State launches free literacy resource
Published 12:00 am Thursday, November 18, 2021
The North Carolina Department of Public Instruction’s Office of Early Learning has developed and released a new virtual resource, Literacy at Home, to help support North Carolina’s youngest readers.
Literacy at Home provides activities specific to each grade level from pre-kindergarten through fifth grade. The online resource provides background knowledge on evidence-based literacy practices, as well as instructional activities for families and caregivers.
Users can explore this free online resource, sort by skill, and begin to explore the essential components of literacy such as phonological and phonemic awareness, phonics and spelling, fluency, vocabulary, oral language, and comprehension.
By learning about each of these essential components of language, caregivers can effectively aid younger students in learning how to read.

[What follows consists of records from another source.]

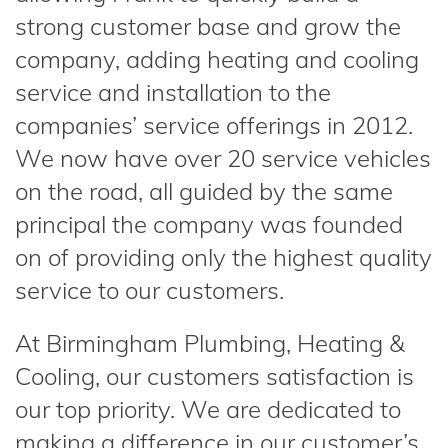
strong customer base and grow the
company, adding heating and cooling
service and installation to the
companies’ service offerings in 2012.
We now have over 20 service vehicles
on the road, all guided by the same
principal the company was founded
on of providing only the highest quality
service to our customers.
At Birmingham Plumbing, Heating &
Cooling, our customers satisfaction is
our top priority. We are dedicated to
making a difference in our customer’s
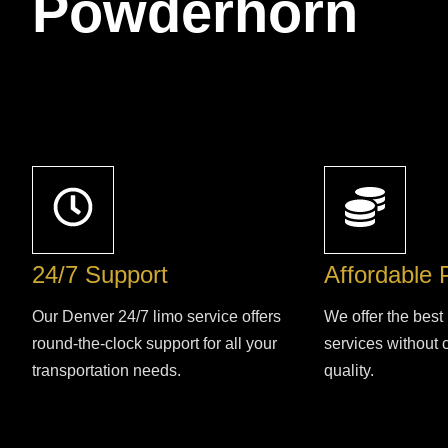
Powderhorn
24/7 Support
Affordable 
Our Denver 24/7 limo service offers
We offer the best 
round-the-clock support for all your
services without
transportation needs.
quality.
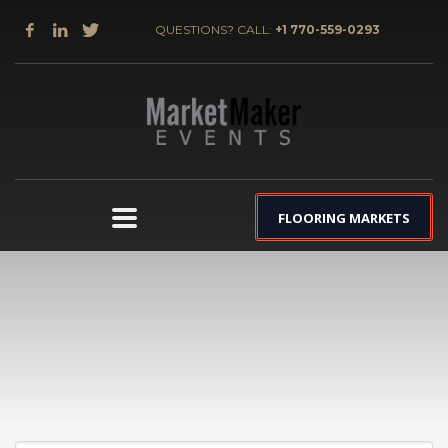
QUESTIONS? CALL:
+1 770-559-0293
FLOORING MARKETS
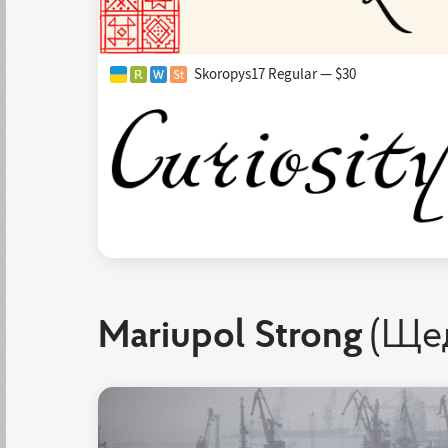
Skoropys17 Regular — $30
Mariupol Strong
(Ще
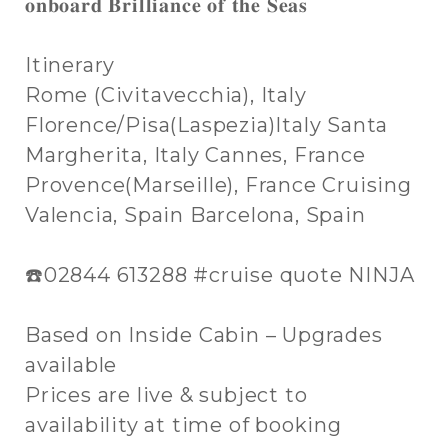
𝐨𝐧𝐛𝐨𝐚𝐫𝐝 𝐁𝐫𝐢𝐥𝐥𝐢𝐚𝐧𝐜𝐞 𝐨𝐟 𝐭𝐡𝐞 𝐒𝐞𝐚𝐬
Itinerary
Rome (Civitavecchia), Italy
Florence/Pisa(Laspezia)Italy Santa
Margherita, Italy Cannes, France
Provence(Marseille), France Cruising
Valencia, Spain Barcelona, Spain
☎️02844 613288 #cruise quote NINJA
Based on Inside Cabin – Upgrades
available
Prices are live & subject to
availability at time of booking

While the Literacy at Home resource was designed for families, caregivers, and communities, the instructional activities included are in alignment with the knowledge North Carolina’s educators are receiving across the state through the newly-implemented literacy instruction professional learning for educators, called Language Essentials for Teachers of Reading and Spelling.
This training relies on research-based methods of early literacy instruction referred to as the science of reading. LETRS training, which is being rolled out in phases during the next three years, equips teachers with the skills they need to better support students as they learn how to read.
Both the LETRS training initiative and the Literacy at Home resource were developed as part of the state’s Excellent Public Schools Act, which was enacted earlier this year to ensure that every student reads at or above grade level by the end of third grade and continues to progress in reading proficiency.
The Literacy at Home resource also aligns with State Superintendent Catherine Truitt’s literacy priority outlined in Operation Polaris. A substantial amount of work has been done in the state among partners and with education stakeholders to improve literacy proficiency among students and to equip all Pre-K through Grade 5 teachers, literacy coaches, and administrators with early literacy instructional methods.